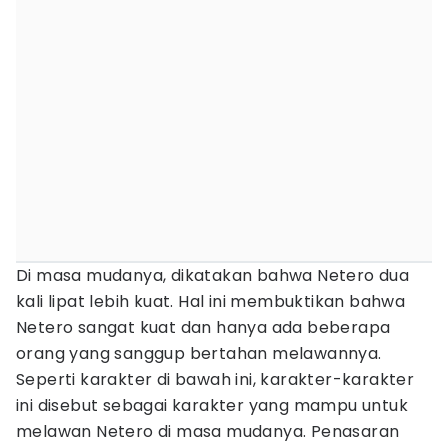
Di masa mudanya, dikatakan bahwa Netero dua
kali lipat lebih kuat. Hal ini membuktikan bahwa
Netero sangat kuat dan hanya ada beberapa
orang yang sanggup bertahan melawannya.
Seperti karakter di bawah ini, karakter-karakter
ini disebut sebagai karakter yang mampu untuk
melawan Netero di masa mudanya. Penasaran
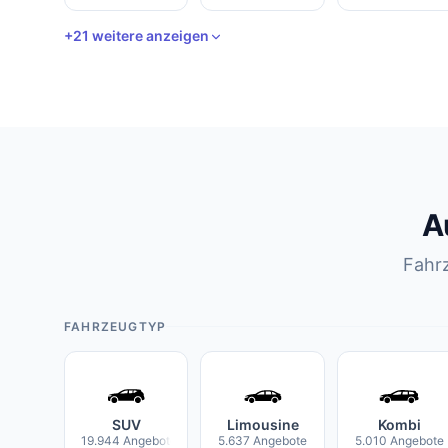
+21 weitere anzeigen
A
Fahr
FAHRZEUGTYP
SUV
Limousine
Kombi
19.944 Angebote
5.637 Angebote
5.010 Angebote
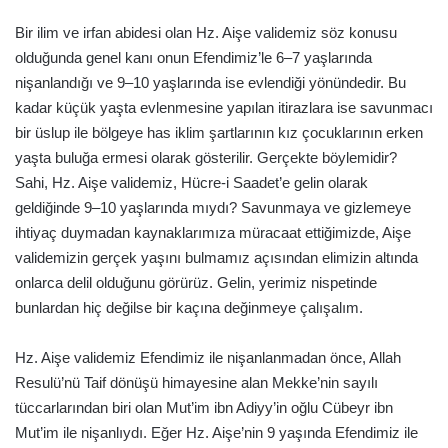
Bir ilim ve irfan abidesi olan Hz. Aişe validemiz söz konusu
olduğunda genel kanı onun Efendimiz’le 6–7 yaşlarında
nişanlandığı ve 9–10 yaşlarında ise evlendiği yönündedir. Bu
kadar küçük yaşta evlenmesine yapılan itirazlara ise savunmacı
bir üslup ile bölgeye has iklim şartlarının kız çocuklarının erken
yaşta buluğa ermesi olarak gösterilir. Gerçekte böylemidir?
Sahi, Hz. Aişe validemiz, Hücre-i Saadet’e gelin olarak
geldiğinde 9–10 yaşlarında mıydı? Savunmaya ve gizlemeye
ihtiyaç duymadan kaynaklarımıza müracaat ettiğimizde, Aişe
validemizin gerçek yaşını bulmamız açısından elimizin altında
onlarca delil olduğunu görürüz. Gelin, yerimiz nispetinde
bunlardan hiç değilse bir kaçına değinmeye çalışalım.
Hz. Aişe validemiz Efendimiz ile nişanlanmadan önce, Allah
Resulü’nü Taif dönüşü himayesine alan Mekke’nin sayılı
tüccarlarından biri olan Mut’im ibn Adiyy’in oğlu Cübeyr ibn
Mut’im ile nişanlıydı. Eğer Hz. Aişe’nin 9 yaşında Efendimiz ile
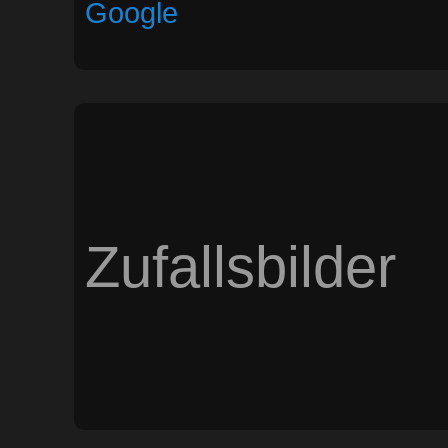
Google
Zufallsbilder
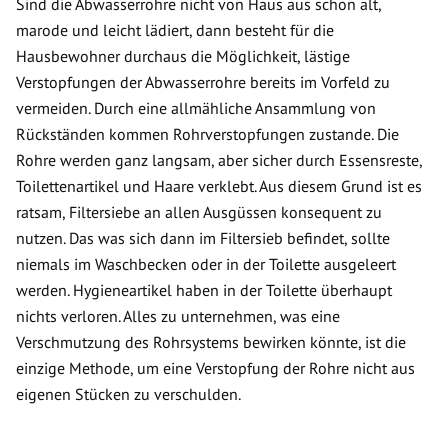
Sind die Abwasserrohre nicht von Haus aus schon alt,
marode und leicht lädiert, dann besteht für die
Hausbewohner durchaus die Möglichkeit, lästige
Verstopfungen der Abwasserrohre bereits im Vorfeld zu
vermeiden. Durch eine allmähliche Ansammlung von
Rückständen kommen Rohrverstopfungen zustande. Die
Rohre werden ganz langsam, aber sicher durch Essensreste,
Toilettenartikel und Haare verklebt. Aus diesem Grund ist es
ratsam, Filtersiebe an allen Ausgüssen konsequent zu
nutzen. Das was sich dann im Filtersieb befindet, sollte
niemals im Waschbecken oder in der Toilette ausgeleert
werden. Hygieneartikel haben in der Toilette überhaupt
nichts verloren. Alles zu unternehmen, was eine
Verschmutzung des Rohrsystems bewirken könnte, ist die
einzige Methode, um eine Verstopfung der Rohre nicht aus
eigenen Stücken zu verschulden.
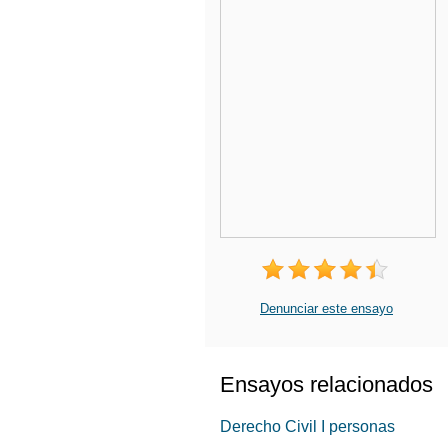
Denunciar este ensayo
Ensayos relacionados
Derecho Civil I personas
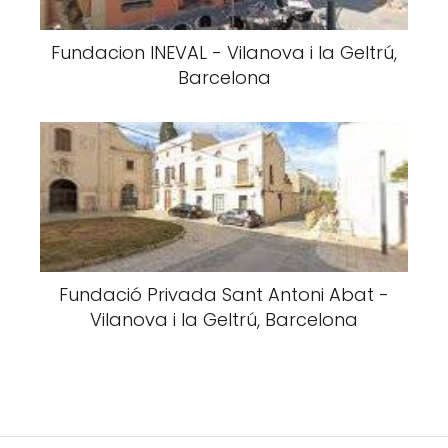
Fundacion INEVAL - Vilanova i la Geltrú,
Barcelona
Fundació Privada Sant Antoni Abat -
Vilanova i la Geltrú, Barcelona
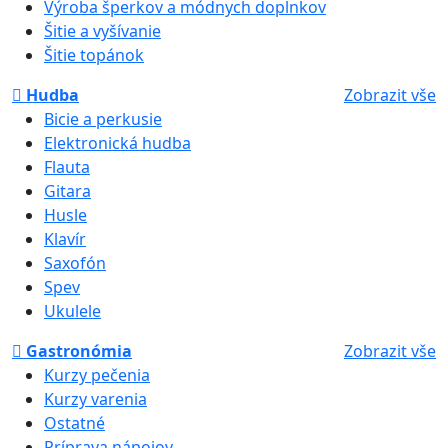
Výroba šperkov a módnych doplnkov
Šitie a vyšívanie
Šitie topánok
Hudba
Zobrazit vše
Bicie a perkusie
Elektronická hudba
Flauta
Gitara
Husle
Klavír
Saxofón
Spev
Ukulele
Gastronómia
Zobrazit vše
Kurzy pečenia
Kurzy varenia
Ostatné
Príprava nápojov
+ + +
The answer should be a number alone: how many lines of the entries hold the word "Geltrú"?

TASK SOLUTION: 2